Schwäbische Zeitung (Friedrichshafen)
Angeklagter entschuldigt sich wortreich
RAVENSBURG (bs) - Vor dem Landgericht Ravensburg ist der Prozess gegen einen 31-jährigen Mann aus Meßkirch fortgesetzt worden. Ihm wird vorgeworfen, als Mitglied einer Gruppe von gewerbsmäßigen Betrügern, die sich als Polizeibeamte und Staatsanwalt ausgaben, ältere Menschen um Schmuck und Geld gebracht zu haben. Der 31-Jährige, der am ersten Verhandlungstag ein umfassendes Geständnis abgelegt hatte, fungierte demnach in vier Fällen in Ravensburg, Friedrichshafen und Stuttgart als sogenannter Abholer.

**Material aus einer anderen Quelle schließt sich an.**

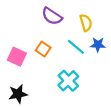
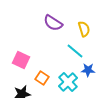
blue star: (98, 45) -> (88, 70), moved
orange square: (43, 49) -> (42, 78), moved

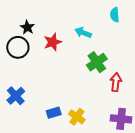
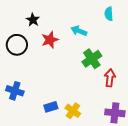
black star: (27, 27) -> (33, 20), moved
blue cross: (16, 96) -> (15, 91), turned -30

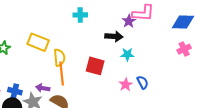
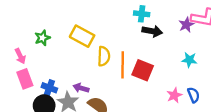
cyan cross: (80, 15) -> (142, 14), moved
black arrow: (114, 36) -> (152, 31), moved
cyan star: (127, 54) -> (189, 60), moved
orange line: (62, 73) -> (123, 65), moved

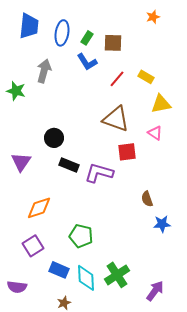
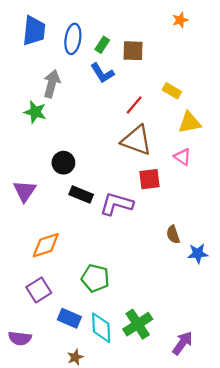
red line: (117, 79) -> (134, 105), moved
green star: (16, 91) -> (35, 112), moved
blue star: (162, 224) -> (198, 253), moved

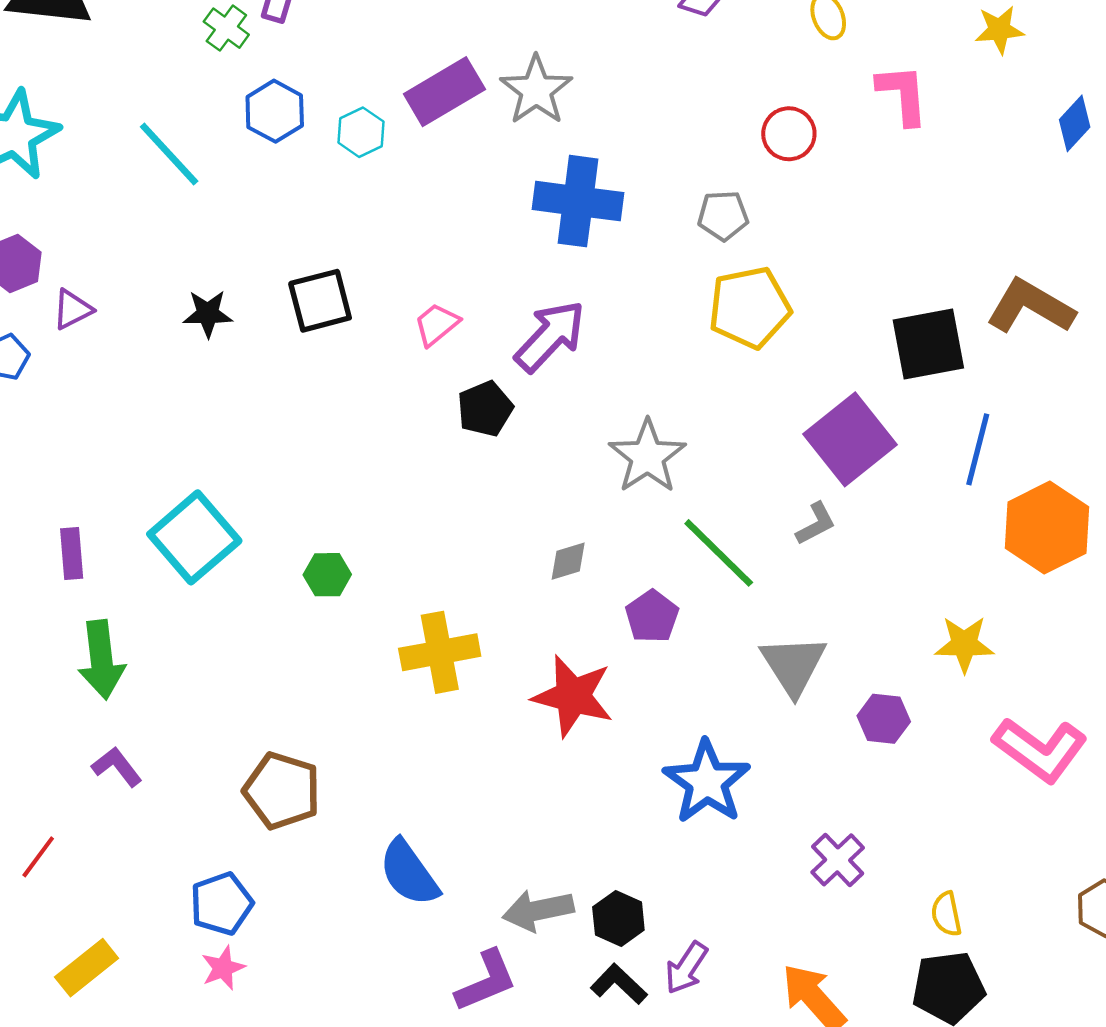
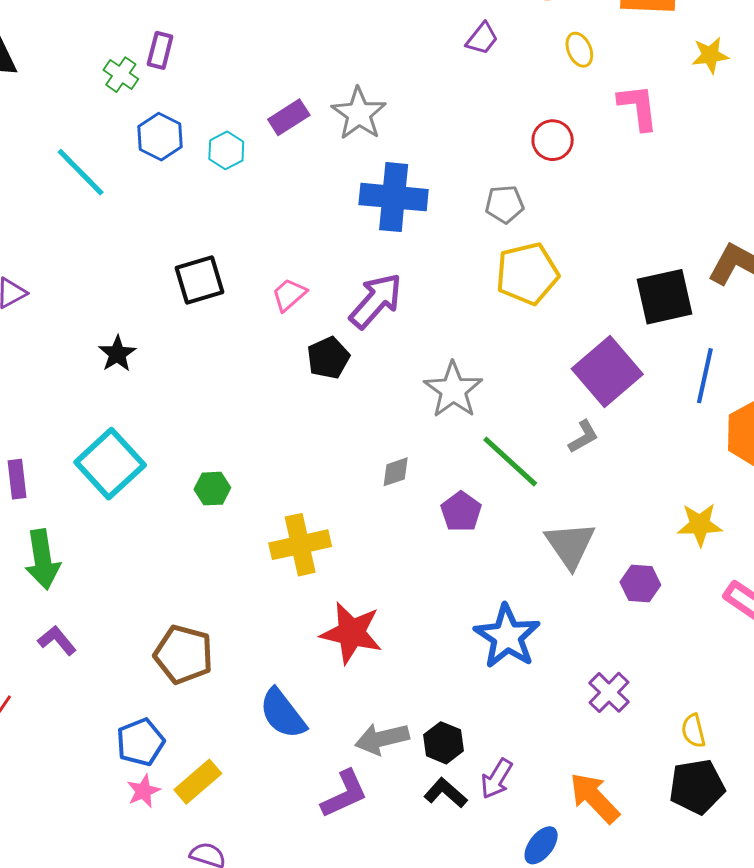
purple rectangle: (444, 92) -> (289, 117), size x0.7
black star: (208, 314) -> (117, 354), moved, turned -30
red star: (573, 696) -> (351, 633), moved
yellow rectangle: (87, 968) -> (198, 782), moved

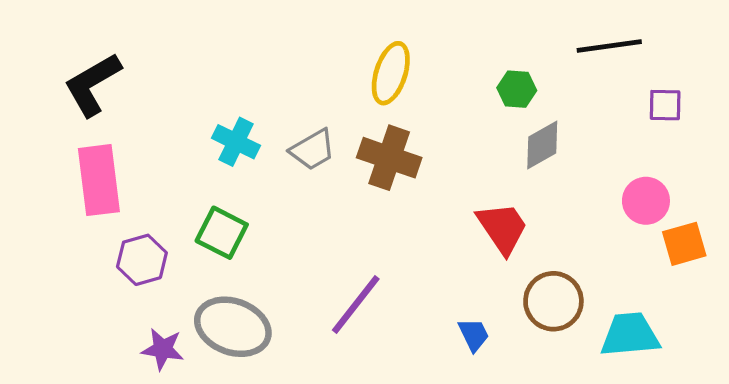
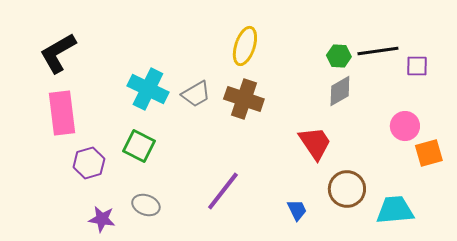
black line: (609, 46) -> (378, 51), moved
green hexagon: (517, 89) -> (339, 56), moved
cyan cross: (236, 142) -> (148, 89), size x1.4
gray ellipse: (233, 327) -> (146, 205), size x0.6

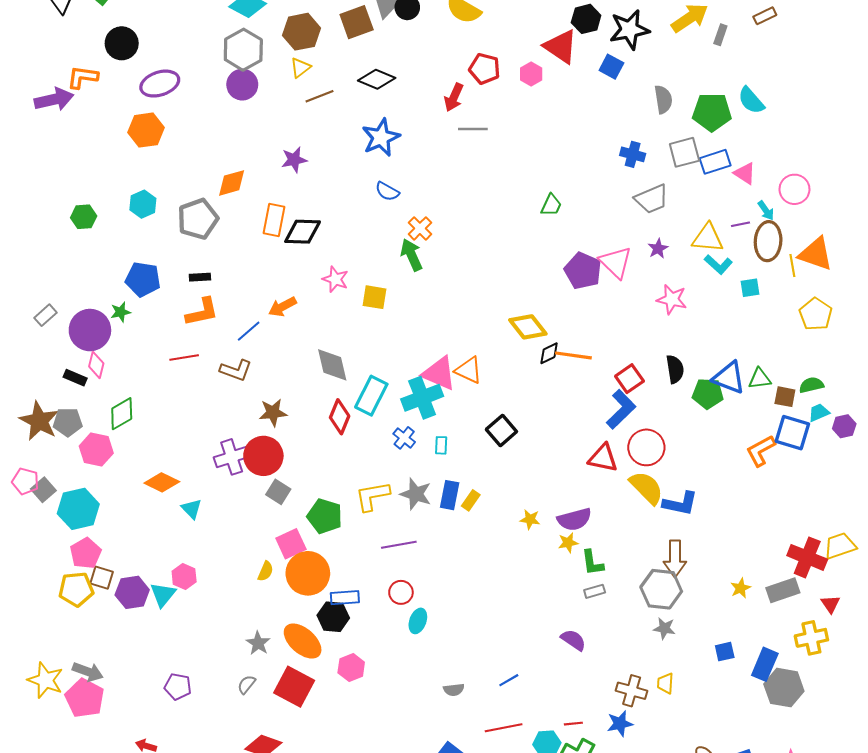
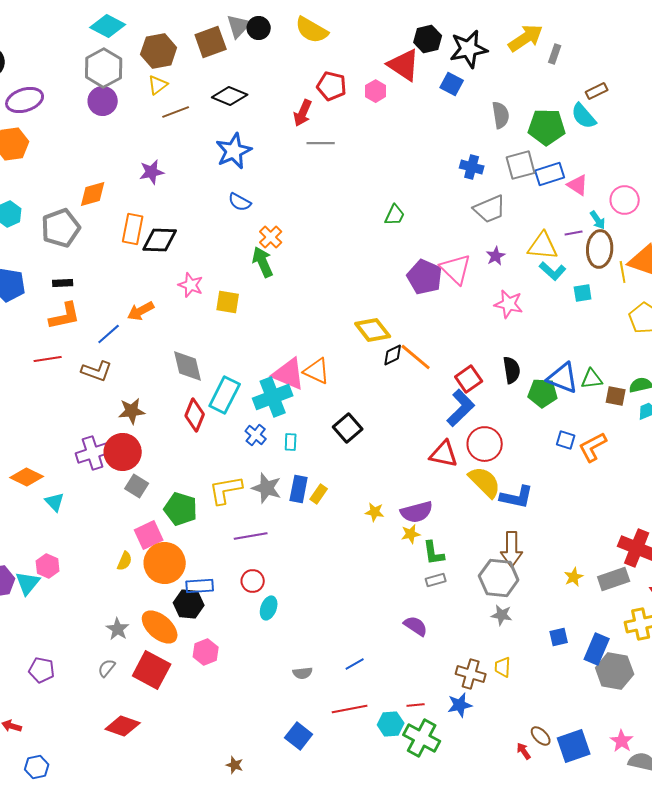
brown rectangle: (765, 16) -> (597, 91), moved
orange line: (573, 355) -> (416, 357), turned 32
blue square: (792, 433) -> (566, 440), moved, size x0.6

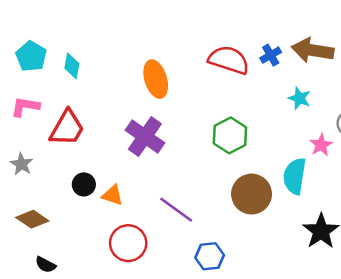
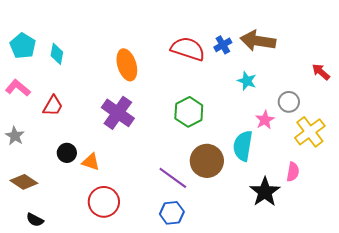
pink L-shape: (25, 107) -> (18, 88), turned 30
red trapezoid: (67, 128) -> (53, 106), size x0.7
purple line: (176, 210) -> (173, 178), moved

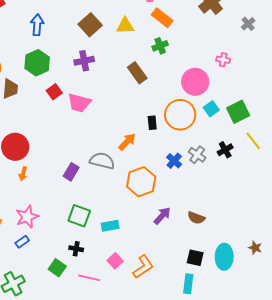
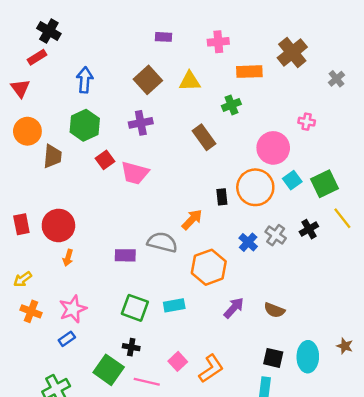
orange rectangle: (162, 18) -> (249, 72), moved, turned -40
purple rectangle: (71, 172) -> (125, 255), turned 60
cyan rectangle: (110, 226) -> (174, 305), moved
green square: (57, 268) -> (109, 370), size x1.4

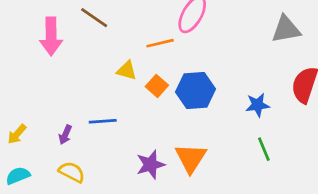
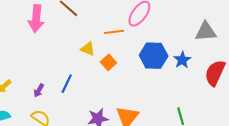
blue hexagon: (196, 90) -> (154, 56), moved
blue star: (258, 105) -> (182, 60), moved, turned -30
blue line: (103, 121) -> (67, 84), turned -66

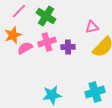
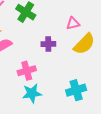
pink cross: (47, 42) -> (27, 71), moved

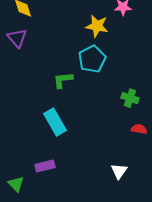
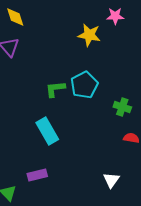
cyan pentagon: (92, 59) -> (84, 85), moved

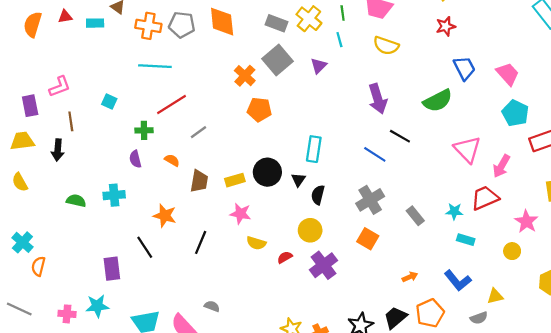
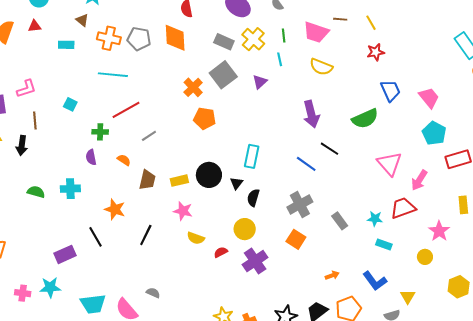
cyan rectangle: (95, 23) -> (66, 45), moved
purple rectangle: (112, 269) -> (65, 254), turned 70
yellow triangle: (495, 296) -> (408, 297), turned -49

Offenbar – so wird am zweiten Verhandlungstag deutlich – lassen die Spuren in diesem Betrugsfall auch auf Hintermänner in der Türkei schließen. Diesen Schluss jedenfalls lässt die Aussage eines Kriminalbeamten zu, der aussagt. Er war am Tag der Festnahme des Angeklagten der Einsatzleiter, führte die Vernehmungen mit dem 31-Jährigen und wertete die Spuren auf dessen Handy aus. Der Beamte spricht von „organisierter Kriminalität“und berichtet, dass der Angeklagte zu den „Hintermännern, bei denen der Großteil der Beute landet“, keine Aussage gemacht habe. Fest steht jedoch, dass „in den Tatphasen“beim Betrug einer 94-jährigen alleinstehenden Ravensburger Seniorin alleine 44 Anrufe einer Frau nachvollziehbar sind, die den angeklagten Abholer offenbar dirigiert hat. Dabei handelt es sich um eine Frau mit türkischem Namen, die laut polizeilicher Ermittlungsergebnisse jahrelang in Sigmaringen gewohnt hatte und dann „nach unbekannt verzogen“ist – in die Türkei. Zumindest vorübergehend. Denn dorthin und auf ihren Namen musste der 31-Jährige 1000 Euro transferieren, wie ein Western Union Beleg beweist, den der Angeklagte mit seinem Handy abfotografiert hatte. „Sie müsste mit Sicherheit zur Tätergruppe im Hintergrund gehören“, sagt der Kriminalhauptkommissar. Die Auswertungen der anderen Handydaten ergab zudem, dass der 31-Jährige bereits Monate vor dem Betrugsfall in Stuttgart nach der Adresse des dortigen Opfers gesucht und diese in den „Favoriten“abgespeichert hatte.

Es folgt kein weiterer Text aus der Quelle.